昔のいい子は親や教師の前で優等生でも、大人の知らない子供の世界ではただの子供に戻れた。今のいい子は常に大人の目の届く範囲にあり、子供らしさを取り戻す機会を得ず窒息状態にある。との指摘もある。
自分の生き方を何処で見つけるのか
日本の大学で学ぶある留学生は「日本人の同級生に『なんでそんなにまじめに勉強するの』と聞かれ耳を疑った」「学費や生活費も親持ちで、小遣い稼ぎに走り回る日本の学生達を見て、将来への夢をもって努力している人は少なく、考え方も幼く子供に見える」と語った。
こんな話があります。以前の「中学生が今、訴えること」ことと題する全国大会の中での大阪府立盲学校の小学校6年の女子生徒の話である。
毎朝、通学する学校の前に交差点があります。しかし、そこには音声信号がついていません。少女は信号が青になる気配を感じると、毎朝必ず1人の女の人が「私の手を取って『さ、渡りましょう。気をつけてね。段差があるのよ』って、私を手助けして信号を渡ってくれました」少女は「なんてこの人は優しいんだろう。私に優しくしてくれるんだろう」と思って信号を渡っていました。
ある日、少女は学校の先生にこの事を「毎朝どこの女の人か知らないけれど、優しくしてくれて、私は嬉しいの」と話をします。少女の話を聞いた先生はこう言います「良かったね。今、優しいって言ったよね。優しいというのは、もう少したったら点字で習うかもしれないけれど、優と書くんだよ。その優の字は人偏に憂える。人を憂える心。そういう意味なんだよ」先生にそう言われて少女は突然泣き出しました。

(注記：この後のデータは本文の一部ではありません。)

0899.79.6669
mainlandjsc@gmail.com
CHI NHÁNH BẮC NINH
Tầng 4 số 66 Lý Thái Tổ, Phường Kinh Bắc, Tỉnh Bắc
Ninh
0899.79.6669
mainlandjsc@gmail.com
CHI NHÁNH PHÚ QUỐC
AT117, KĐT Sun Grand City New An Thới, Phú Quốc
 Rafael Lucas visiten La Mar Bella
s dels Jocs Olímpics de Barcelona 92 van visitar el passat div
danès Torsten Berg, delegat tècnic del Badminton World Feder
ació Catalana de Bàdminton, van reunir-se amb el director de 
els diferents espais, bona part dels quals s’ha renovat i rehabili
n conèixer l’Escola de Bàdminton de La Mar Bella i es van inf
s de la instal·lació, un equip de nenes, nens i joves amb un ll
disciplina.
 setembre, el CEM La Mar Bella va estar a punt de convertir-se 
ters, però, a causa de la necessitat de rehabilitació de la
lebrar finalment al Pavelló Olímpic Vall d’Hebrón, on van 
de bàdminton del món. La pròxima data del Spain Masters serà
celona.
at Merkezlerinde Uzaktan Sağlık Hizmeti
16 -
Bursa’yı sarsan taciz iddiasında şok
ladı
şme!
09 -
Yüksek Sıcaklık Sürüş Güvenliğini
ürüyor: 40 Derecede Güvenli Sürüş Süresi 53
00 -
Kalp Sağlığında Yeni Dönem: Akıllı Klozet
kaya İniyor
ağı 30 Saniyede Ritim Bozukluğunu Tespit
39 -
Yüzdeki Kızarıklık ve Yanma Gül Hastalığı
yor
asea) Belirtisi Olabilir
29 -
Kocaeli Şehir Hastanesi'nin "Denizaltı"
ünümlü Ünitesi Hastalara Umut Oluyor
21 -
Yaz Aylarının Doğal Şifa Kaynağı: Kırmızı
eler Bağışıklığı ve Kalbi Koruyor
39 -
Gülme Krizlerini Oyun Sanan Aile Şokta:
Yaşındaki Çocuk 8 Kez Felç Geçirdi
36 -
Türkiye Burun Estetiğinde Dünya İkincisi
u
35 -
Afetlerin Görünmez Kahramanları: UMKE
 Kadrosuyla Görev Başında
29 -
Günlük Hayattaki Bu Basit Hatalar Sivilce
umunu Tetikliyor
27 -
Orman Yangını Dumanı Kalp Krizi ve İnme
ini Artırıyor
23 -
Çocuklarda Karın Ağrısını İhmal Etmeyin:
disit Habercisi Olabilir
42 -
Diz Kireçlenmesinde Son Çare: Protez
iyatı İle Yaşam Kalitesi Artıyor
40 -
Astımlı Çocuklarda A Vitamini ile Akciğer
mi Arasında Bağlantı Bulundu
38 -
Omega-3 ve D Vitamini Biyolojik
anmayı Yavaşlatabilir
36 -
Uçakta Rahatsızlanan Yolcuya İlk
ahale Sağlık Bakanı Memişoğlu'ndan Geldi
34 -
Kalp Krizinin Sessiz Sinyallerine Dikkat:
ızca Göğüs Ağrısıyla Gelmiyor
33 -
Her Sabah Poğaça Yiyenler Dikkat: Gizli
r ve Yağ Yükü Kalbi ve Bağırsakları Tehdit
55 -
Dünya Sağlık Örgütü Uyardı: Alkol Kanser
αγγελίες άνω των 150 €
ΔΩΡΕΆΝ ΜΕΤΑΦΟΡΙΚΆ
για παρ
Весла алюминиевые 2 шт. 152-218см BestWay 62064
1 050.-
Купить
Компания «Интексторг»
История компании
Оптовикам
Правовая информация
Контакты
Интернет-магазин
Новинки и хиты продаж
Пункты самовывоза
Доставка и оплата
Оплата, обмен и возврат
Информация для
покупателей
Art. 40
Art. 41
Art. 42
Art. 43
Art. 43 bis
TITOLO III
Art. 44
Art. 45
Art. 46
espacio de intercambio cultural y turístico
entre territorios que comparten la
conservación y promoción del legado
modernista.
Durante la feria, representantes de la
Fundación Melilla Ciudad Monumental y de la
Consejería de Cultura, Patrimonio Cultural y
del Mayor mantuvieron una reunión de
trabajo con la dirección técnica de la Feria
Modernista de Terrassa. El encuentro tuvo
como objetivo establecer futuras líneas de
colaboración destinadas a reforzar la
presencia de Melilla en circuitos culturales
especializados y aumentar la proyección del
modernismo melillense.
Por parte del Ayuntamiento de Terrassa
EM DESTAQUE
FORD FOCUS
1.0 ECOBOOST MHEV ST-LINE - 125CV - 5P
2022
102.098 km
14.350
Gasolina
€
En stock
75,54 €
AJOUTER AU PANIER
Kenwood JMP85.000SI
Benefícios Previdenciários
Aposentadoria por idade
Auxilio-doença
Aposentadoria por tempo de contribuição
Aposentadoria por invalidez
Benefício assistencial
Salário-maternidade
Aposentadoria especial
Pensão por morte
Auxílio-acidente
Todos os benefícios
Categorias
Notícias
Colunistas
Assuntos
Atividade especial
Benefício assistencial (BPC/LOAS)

少女は「今、訴えること」の中で、この話をして次のような決意を語ったと言います。「私は、いままでずっと人に優しくばかりして貰って、たった一人の人間にも優しくしてあげたことがことはない。私は、それでは優しい人間になれない。優しくされてばかりいて、だれにも優しくしてあげれなかった。これで私の人生は終わるところだった。ヨシ!今日から英語を習おう。今、盲人がいちばん苦労しているのは、英文の点字が少ないことだ。それは、打つ人が少ないからだ。だから、私は一生懸命英語を勉強して、英文の点字のナンバーワンになろう!」と。
人が生活し生きていく上で、分からないくらいたくさんの情報(出来事)がある。それを何かの契機を得ることで、自分がその情報(出来事)の主体となっていくことがある。「気づく」ということであろうが、これを説明するにはチッョと難しいが実態としてこういうことが「ある」ということは確かである。
人のライフステージと学び
「今の日本人は、1歳から50歳まで1回も自分のライフステージを持たないでいる。日本人の生涯というのは、準備段階の総計だ」という指摘がある。
幼稚園は小学校に入るための準備段階。小学校は中学校の、中学校は高校の、高校は大学の、大学は会社に入るための、会社に入れば、課長になるための準備段階だと・・・。
人は成長段階において様々なステージの中で感性や知性・人間関係・哲学・技術等を学び磨いていきます。これには多少面倒でも物事に「関わる」ことが大切である。
物事に対して希薄であるほうが「面倒でもなく、余計なことも考えなくてもよいし、わずらわしくもない」しかし、こうした中で「実体のない息苦しさ」を訴える人もいるという。
成長とは「わからないことがわかるようになる」ことであったり「できないことができるようになる」ことであるとしたならば、物事に対して主体的に関わることは欠かせない。そこで自分なりにハット感じる事。なるほどと思うこと。こうした契機を創る事。今、それを掴めるステージを一人ひとりが持つことが大切だと考える。